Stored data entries
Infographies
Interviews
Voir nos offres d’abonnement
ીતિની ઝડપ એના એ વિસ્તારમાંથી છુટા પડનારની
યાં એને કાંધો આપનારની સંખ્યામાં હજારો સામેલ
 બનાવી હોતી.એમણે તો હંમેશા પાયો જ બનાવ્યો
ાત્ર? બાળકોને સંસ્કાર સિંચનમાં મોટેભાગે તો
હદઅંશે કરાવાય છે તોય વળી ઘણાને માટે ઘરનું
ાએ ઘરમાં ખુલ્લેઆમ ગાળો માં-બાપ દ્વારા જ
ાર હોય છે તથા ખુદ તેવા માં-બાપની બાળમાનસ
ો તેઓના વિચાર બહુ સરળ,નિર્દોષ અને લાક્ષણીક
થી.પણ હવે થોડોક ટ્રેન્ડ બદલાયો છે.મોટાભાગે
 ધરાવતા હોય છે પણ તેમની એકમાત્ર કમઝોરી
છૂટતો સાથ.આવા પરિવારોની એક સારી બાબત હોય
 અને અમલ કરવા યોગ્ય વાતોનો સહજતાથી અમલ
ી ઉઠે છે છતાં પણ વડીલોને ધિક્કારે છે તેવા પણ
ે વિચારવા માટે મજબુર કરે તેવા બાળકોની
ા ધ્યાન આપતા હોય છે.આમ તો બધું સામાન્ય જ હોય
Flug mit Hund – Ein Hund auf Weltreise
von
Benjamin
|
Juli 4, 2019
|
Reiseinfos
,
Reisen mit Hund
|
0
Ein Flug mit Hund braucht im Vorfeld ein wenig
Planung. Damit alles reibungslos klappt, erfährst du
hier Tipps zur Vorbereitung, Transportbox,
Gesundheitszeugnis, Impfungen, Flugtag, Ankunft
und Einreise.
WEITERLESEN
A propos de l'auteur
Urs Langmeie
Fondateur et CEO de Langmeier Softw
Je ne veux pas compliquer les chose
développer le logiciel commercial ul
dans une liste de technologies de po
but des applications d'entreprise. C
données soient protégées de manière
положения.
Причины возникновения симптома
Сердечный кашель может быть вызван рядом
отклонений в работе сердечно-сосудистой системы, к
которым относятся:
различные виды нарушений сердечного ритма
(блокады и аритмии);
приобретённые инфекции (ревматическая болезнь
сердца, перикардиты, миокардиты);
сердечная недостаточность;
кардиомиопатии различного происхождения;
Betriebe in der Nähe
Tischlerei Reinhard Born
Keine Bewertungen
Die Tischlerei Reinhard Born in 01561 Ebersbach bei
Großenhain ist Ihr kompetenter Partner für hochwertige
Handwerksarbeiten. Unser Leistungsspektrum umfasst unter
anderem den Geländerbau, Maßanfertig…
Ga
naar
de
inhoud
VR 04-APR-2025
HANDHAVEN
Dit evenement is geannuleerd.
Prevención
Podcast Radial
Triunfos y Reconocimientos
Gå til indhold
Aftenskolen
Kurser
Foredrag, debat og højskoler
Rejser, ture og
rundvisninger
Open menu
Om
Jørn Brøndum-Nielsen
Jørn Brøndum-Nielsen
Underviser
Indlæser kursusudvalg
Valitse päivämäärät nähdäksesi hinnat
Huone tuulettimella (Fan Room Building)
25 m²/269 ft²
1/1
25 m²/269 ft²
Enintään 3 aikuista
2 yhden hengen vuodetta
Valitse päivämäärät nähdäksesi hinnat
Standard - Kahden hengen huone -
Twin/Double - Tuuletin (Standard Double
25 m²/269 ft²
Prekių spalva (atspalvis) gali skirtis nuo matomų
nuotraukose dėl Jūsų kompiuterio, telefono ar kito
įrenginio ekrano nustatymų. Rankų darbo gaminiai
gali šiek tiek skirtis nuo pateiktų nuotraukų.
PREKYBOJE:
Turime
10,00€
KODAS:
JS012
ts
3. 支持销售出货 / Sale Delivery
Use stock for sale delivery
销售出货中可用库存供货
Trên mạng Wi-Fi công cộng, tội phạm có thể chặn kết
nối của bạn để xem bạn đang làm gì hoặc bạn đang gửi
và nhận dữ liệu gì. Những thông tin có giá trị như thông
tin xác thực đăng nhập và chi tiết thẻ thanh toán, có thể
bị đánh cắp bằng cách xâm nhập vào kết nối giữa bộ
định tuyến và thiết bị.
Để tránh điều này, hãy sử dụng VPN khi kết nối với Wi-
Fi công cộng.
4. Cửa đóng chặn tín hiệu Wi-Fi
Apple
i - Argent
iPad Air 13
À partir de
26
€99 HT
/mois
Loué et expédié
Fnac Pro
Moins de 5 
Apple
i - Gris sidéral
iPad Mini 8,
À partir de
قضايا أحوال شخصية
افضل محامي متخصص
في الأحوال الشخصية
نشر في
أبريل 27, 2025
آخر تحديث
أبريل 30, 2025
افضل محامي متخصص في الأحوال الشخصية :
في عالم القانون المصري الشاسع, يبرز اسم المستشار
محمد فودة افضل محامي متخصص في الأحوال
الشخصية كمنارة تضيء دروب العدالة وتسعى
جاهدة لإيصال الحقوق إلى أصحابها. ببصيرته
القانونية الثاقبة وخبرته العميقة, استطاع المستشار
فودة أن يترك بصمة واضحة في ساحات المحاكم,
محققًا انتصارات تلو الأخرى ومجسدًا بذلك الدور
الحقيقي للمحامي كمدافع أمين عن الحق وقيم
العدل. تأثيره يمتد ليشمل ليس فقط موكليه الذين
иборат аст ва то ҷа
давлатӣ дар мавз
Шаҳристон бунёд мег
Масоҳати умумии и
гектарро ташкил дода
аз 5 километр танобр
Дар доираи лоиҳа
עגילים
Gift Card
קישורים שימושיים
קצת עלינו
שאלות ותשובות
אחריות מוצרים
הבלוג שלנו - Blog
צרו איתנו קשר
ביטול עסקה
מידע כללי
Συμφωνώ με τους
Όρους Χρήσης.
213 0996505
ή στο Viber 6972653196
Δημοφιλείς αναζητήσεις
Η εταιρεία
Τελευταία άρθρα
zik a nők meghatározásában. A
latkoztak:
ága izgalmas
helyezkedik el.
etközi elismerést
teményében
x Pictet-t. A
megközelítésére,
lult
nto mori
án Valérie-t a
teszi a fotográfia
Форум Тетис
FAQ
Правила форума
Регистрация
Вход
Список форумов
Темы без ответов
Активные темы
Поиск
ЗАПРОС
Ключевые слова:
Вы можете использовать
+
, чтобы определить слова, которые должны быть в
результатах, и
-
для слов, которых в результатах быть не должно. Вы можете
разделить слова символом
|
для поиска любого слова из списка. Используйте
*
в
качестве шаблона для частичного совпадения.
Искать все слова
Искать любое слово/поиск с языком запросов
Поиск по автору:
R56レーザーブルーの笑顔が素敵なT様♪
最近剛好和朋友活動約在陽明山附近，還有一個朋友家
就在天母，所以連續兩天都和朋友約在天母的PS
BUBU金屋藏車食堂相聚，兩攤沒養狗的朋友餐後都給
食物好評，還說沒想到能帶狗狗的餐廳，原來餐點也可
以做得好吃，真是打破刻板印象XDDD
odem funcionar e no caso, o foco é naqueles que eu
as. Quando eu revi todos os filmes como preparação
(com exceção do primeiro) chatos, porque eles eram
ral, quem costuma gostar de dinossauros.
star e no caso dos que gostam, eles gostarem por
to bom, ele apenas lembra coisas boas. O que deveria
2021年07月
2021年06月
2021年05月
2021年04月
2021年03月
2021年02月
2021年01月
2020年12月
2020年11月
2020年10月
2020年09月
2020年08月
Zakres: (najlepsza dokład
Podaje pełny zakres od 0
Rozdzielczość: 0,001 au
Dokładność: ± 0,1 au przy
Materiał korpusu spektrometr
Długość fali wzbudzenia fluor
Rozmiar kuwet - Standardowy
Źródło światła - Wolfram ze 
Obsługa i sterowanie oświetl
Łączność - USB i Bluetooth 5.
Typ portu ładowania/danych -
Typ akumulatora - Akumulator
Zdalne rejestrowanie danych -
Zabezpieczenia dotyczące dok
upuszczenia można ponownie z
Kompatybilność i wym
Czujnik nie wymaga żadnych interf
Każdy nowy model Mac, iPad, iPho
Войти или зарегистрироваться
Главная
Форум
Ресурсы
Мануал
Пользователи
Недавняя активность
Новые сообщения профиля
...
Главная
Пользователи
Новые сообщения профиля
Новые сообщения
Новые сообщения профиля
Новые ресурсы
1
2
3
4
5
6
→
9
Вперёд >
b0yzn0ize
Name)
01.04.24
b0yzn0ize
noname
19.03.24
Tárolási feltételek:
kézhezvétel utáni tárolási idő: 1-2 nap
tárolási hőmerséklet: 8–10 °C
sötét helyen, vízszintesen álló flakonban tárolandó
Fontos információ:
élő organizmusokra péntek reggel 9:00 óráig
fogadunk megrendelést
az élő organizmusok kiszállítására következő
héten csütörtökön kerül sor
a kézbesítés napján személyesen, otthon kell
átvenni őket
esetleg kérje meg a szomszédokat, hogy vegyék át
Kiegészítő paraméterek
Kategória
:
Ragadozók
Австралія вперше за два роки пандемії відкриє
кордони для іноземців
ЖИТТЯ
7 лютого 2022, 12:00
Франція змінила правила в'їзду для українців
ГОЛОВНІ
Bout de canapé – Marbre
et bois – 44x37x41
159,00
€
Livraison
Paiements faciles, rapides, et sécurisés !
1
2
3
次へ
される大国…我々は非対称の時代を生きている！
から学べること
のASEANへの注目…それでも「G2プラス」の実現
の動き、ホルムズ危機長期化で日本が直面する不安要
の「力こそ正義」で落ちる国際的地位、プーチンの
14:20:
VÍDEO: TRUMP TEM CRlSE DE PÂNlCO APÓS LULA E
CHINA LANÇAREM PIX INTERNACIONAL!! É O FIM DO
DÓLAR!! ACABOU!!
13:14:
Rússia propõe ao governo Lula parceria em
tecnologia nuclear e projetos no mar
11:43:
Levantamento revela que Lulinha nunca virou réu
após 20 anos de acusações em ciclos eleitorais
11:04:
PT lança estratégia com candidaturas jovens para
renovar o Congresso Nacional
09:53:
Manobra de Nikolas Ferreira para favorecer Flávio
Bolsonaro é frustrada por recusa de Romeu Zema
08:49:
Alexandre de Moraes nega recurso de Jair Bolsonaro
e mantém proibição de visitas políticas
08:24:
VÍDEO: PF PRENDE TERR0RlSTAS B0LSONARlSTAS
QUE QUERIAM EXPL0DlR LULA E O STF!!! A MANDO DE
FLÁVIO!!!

What the task requires ->
Work out how many lines of the data include the word "فودة". Then write only that number.

Response box ->
2